§ **What is needed**: In the records below, find every line that contains "Θάσο" and list it.
━━━ Input data
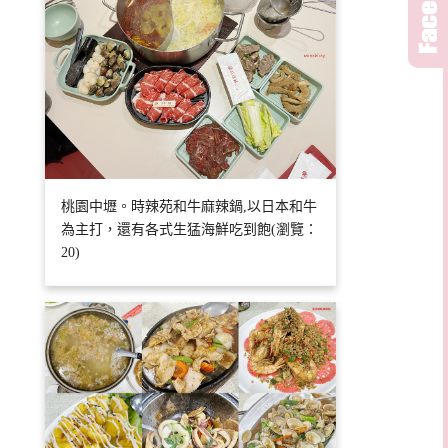
桃園中壢。時辣苑和牛麻辣鍋,以日本和牛
為主打，還有各式生猛海鮮吃到飽(瀏覽：
20)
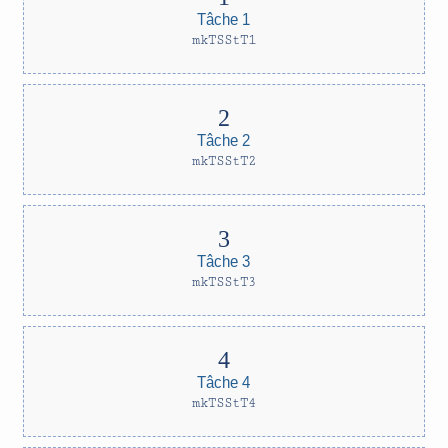
Tâche 1
mkTSStT1
Tâche 2
mkTSStT2
Tâche 3
mkTSStT3
Tâche 4
mkTSStT4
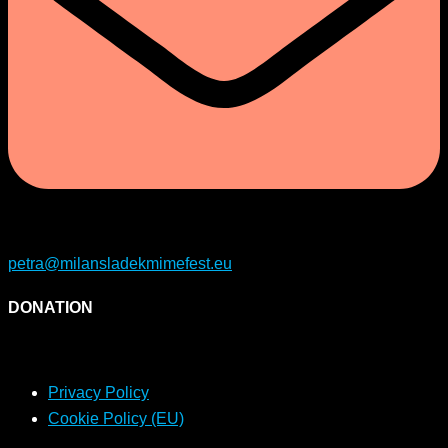
petra@milansladekmimefest.eu
DONATION
Privacy Policy
Cookie Policy (EU)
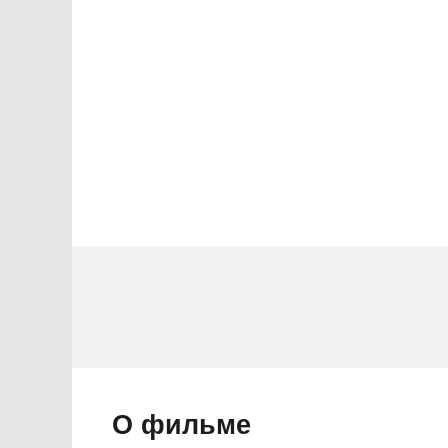
2 звезды
1 звезда
О фильме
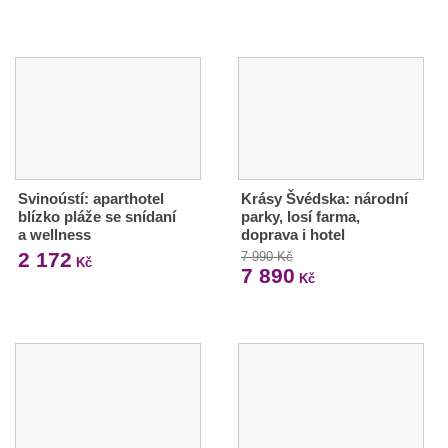
Svinoústí: aparthotel
Krásy Švédska: národní
blízko pláže se snídaní
parky, losí farma,
a wellness
doprava i hotel
2 172
7 990 Kč
Kč
7 890
Kč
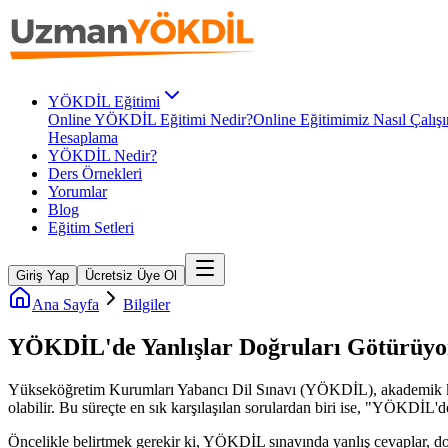
YÖKDİL Eğitimi
Online YÖKDİL Eğitimi Nedir?
Online Eğitimimiz Nasıl Çalışı
Hesaplama
YÖKDİL Nedir?
Ders Örnekleri
Yorumlar
Blog
Eğitim Setleri
Giriş Yap
Ücretsiz Üye Ol
Ana Sayfa
Bilgiler
YÖKDİL'de Yanlışlar Doğruları Götürüyo
Yükseköğretim Kurumları Yabancı Dil Sınavı (YÖKDİL), akademik kariy
olabilir. Bu süreçte en sık karşılaşılan sorulardan biri ise, "YÖKDİL'd
Öncelikle belirtmek gerekir ki, YÖKDİL sınavında yanlış cevaplar, do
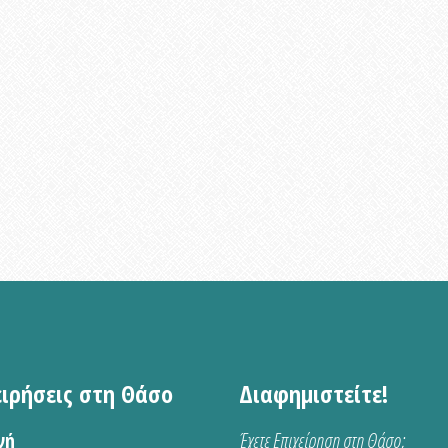
ειρήσεις στη Θάσο
Διαφημιστείτε!
νή
Έχετε Επιχείρηση στη Θάσο;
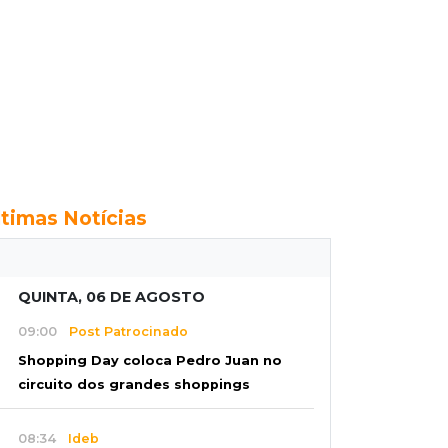
ltimas Notícias
QUINTA, 06 DE AGOSTO
09:00
Post Patrocinado
Shopping Day coloca Pedro Juan no
circuito dos grandes shoppings
08:34
Ideb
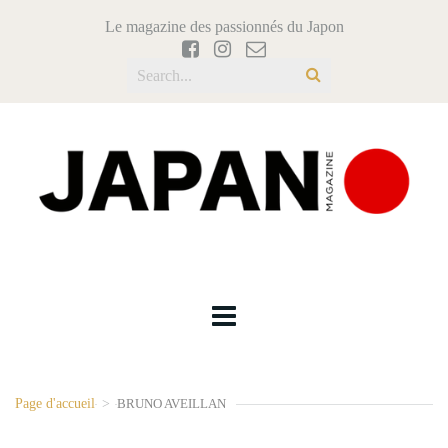
Le magazine des passionnés du Japon
Page d'accueil
>
BRUNO AVEILLAN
━━━━━━
§ **Response for this exercise**:
ειρήσεις στη Θάσο
Έχετε Επιχείρηση στη Θάσο;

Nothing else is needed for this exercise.